All of lore.kernel.org
 help / color / mirror / Atom feed

From: Konrad Rzeszutek Wilk <konrad.wilk@oracle.com>
To: Andre Przywara <andre.przywara@amd.com>
Cc: Jeremy Fitzhardinge <jeremy@goop.org>,
	xen-devel <xen-devel@lists.xensource.com>,
	Jan Beulich <JBeulich@suse.com>
Subject: Re: acpidump crashes on some machines
Date: Wed, 20 Jun 2012 10:51:27 -0400	[thread overview]
Message-ID: <20120620145127.GD12787@phenom.dumpdata.com> (raw)
In-Reply-To: <4FE1C423.6070001@amd.com>

On Wed, Jun 20, 2012 at 02:37:55PM +0200, Andre Przywara wrote:
> Hi,
> 
> we have some problems with acpidump running on Xen Dom0. On 64 bit
> Dom0 it will trigger the OOM killer, on 32 bit Dom0s it will cause a
> kernel crash.
> The hypervisor does not matter, I tried 4.1.3-rc2 as well as various
> unstable versions including 25467, also 32-bit versions of 4.1.

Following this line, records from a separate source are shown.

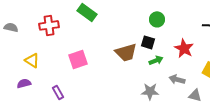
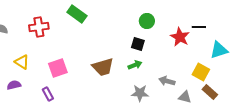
red star: (184, 48) -> (180, 37), moved
brown trapezoid: (126, 52) -> (103, 67), moved
pink square: (78, 59) -> (58, 68), moved
green arrow: (156, 60) -> (135, 65), moved

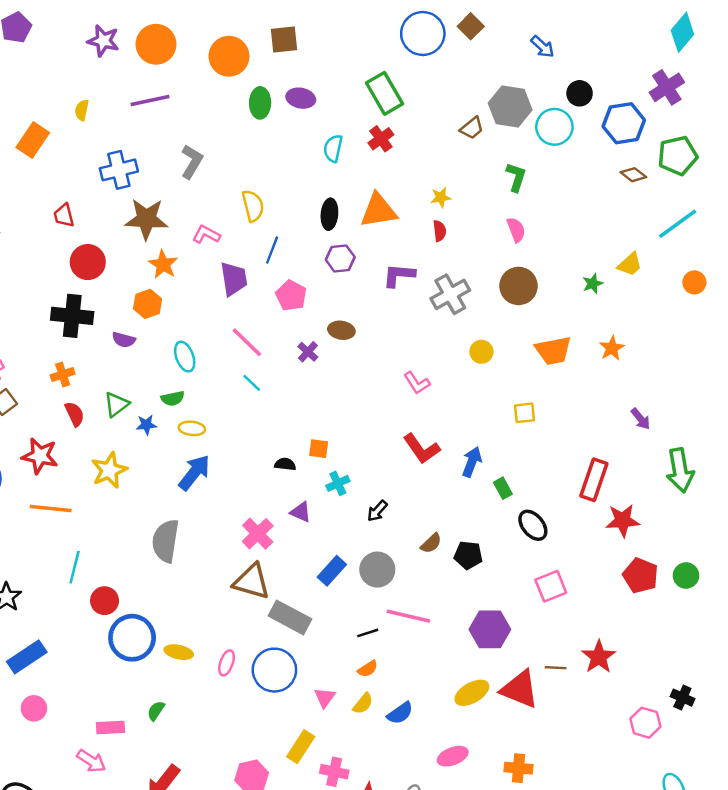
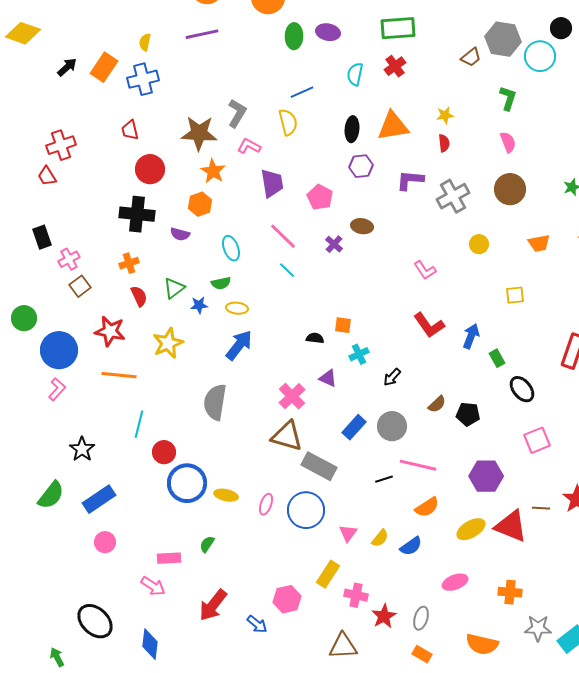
green rectangle: (384, 93) -> (398, 28), turned -64
gray L-shape: (192, 162) -> (237, 113), moved
blue cross: (119, 170) -> (143, 79), moved
blue line: (272, 250) -> (302, 92), moved, turned 45
orange trapezoid: (553, 351) -> (539, 243), size x0.7
orange semicircle: (368, 669) -> (427, 507), moved, size x1.4

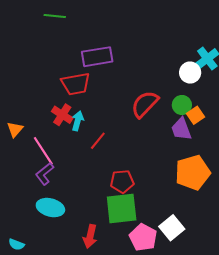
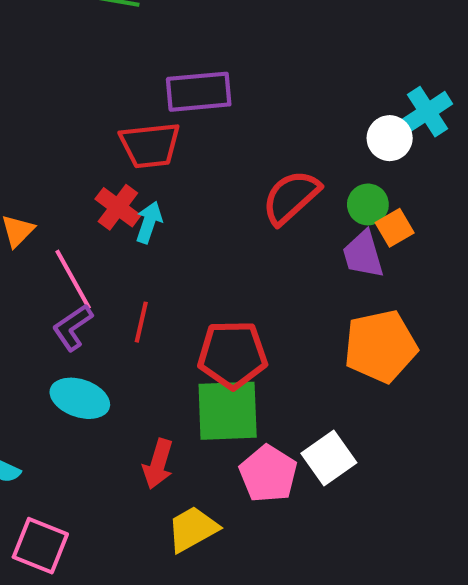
red line: (98, 141) -> (141, 322), moved, turned -30
red pentagon: (122, 181) -> (232, 355), size x1.4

> The Dom0 kernels were always PVOPS versions, the problems starts
> with 3.2-rc1~194 and is still in 3.5.0-rc3.
> Also you need to restrict the Dom0 memory with dom0_mem=
> The crash says (on a 3.4.3 32bit Dom0 kernel):
> uruk:~ # ./acpidump32
> [  158.843444] ------------[ cut here ]------------
> [  158.843460] kernel BUG at mm/rmap.c:1027!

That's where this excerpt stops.